Result: Use of motor current signature analysis for rotor imbalance detection using ML-based classification

In light of the emergence of Industry 4.0, fault diagnosis strategies are predominantly oriented towards data-driven methods. The work presented demonstrates a case study on investigating rotor fault diagnosis using motor current variation and predicting the severity of fault using Machine Learning algorithms. Techniques based on vibration signals and acoustic emission techniques usually require robust and costly sensors and are prone to industrial noise, which makes it harder to classify fault severity. The goal of the work is to develop a systematic, cost-effective, current sensor-based methodology for accurate detection of severity of mass imbalance and fault severity, particularly for multi- class imbalanced data. Experiments are performed on an in-house developed test rig, and faulty data is collected for different imbalance severity. Various commonly used machine learning algorithms are employed to classify the severity of the faults. Fourier transformation is employed to transform signals into the frequency domain and analyse the contributions of various frequency components to the overall signal.

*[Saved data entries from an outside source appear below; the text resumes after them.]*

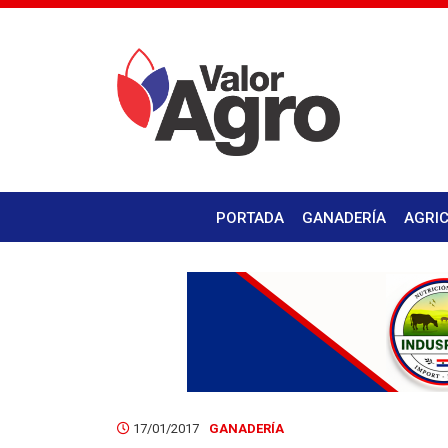
PORTADA
GANADERÍA
AGRI
17/01/2017
GANADERÍA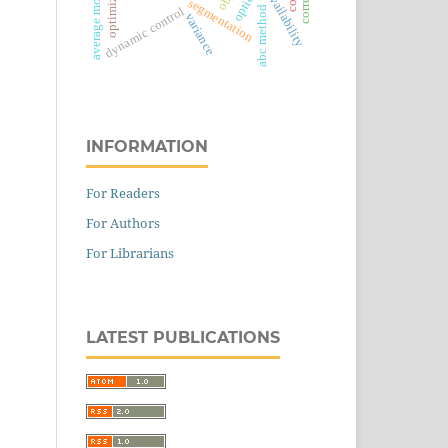
availability
segmentation
abc method
dynamic control
variance
INFORMATION
For Readers
For Authors
For Librarians
LATEST PUBLICATIONS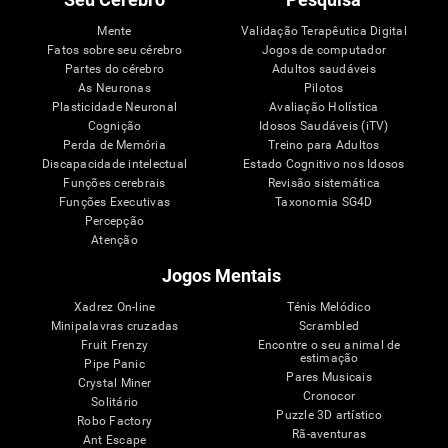
Mente
Validação Terapêutica Digital
Fatos sobre seu cérebro
Jogos de computador
Partes do cérebro
Adultos saudáveis
As Neuronas
Pilotos
Plasticidade Neuronal
Avaliação Holística
Cognição
Idosos Saudáveis (iTV)
Perda de Memória
Treino para Adultos
Discapacidade intelectual
Estado Cognitivo nos Idosos
Funções cerebrais
Revisão sistemática
Funções Executivas
Taxonomia SG4D
Percepção
Atenção
Jogos Mentais
Xadrez On-line
Ténis Melódico
Minipalavras cruzadas
Scrambled
Fruit Frenzy
Encontre o seu animal de
estimação
Pipe Panic
Pares Musicais
Crystal Miner
Cronocor
Solitário
Puzzle 3D artístico
Robo Factory
Rã-aventuras
Ant Escape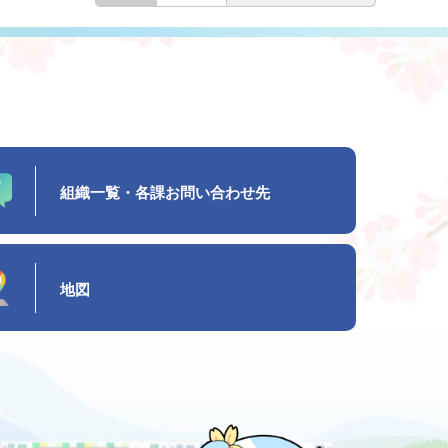
組織一覧・各課お問い合わせ先
地図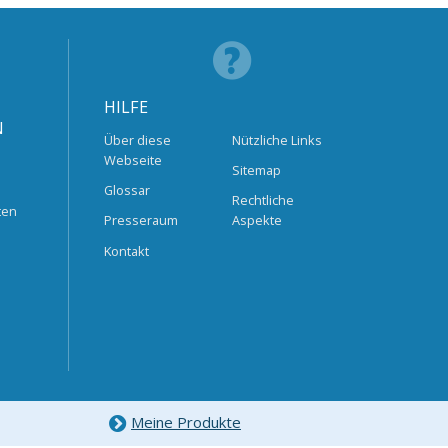
HILFE
N
Über diese
Nützliche Links
Webseite
Sitemap
Glossar
Rechtliche
ten
Presseraum
Aspekte
Kontakt
Meine Produkte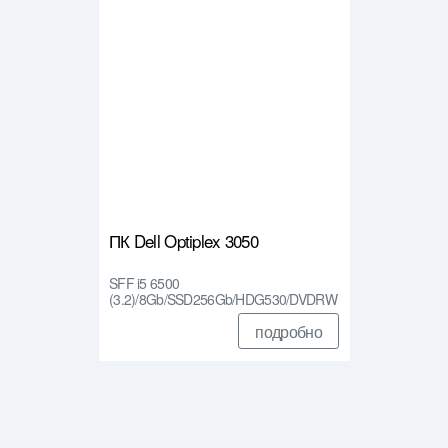
ПК Dell Optiplex 3050
SFF i5 6500
(3.2)/8Gb/SSD256Gb/HDG530/DVDRW
/Linux…
подробно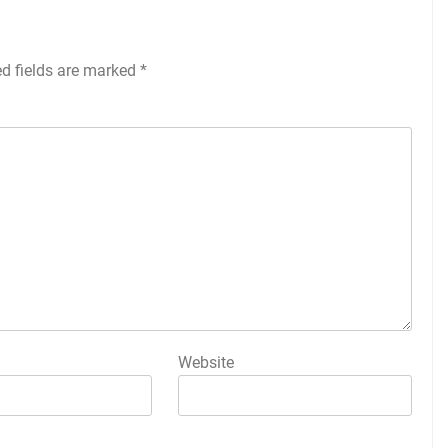
ed fields are marked
*
Website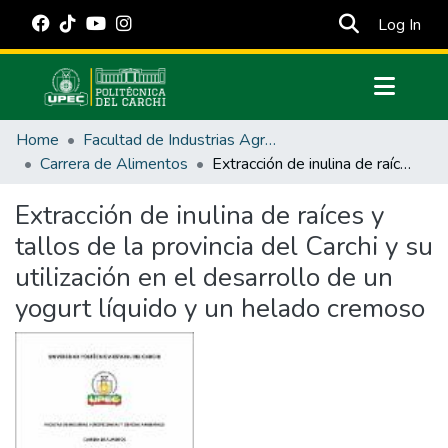
(cur
Log In
Communities & Collections
Home
Facultad de Industrias Agropecuarias y Ciencias Ambientales
All of DSpace
Carrera de Alimentos
Extracción de inulina de raíces y tallos de la provincia del Carchi y su utilización en el desarrollo de un yogurt líquido y un helado cremoso
Statistics
Extracción de inulina de raíces y
Estadísticas Externas
tallos de la provincia del Carchi y su
Manuales
utilización en el desarrollo de un
yogurt líquido y un helado cremoso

Features are extracted from this frequency domain signal which are fed to various machine learning algorithms for training and testing. K- Nearest Neighbour, Support Vector Machine, Linear discriminant analysis and Quadratic discriminant analysis algorithms have been employed in the case study. The results indicated that Linear discriminant analysis and Support Vector Machines have an equivalent accuracy of 98.3 % in classifying the faults, while KNN and Quadratic discriminant analysis classify defects with accuracy of 96.7 % and 95.0 %, respectively. The study demonstrates the effectiveness of the current signal analysis in accurately detecting and classifying rotor mass imbalance severity and contributing to the advancement of MCSA-based predictive maintenance strategies for rotor-bearing systems.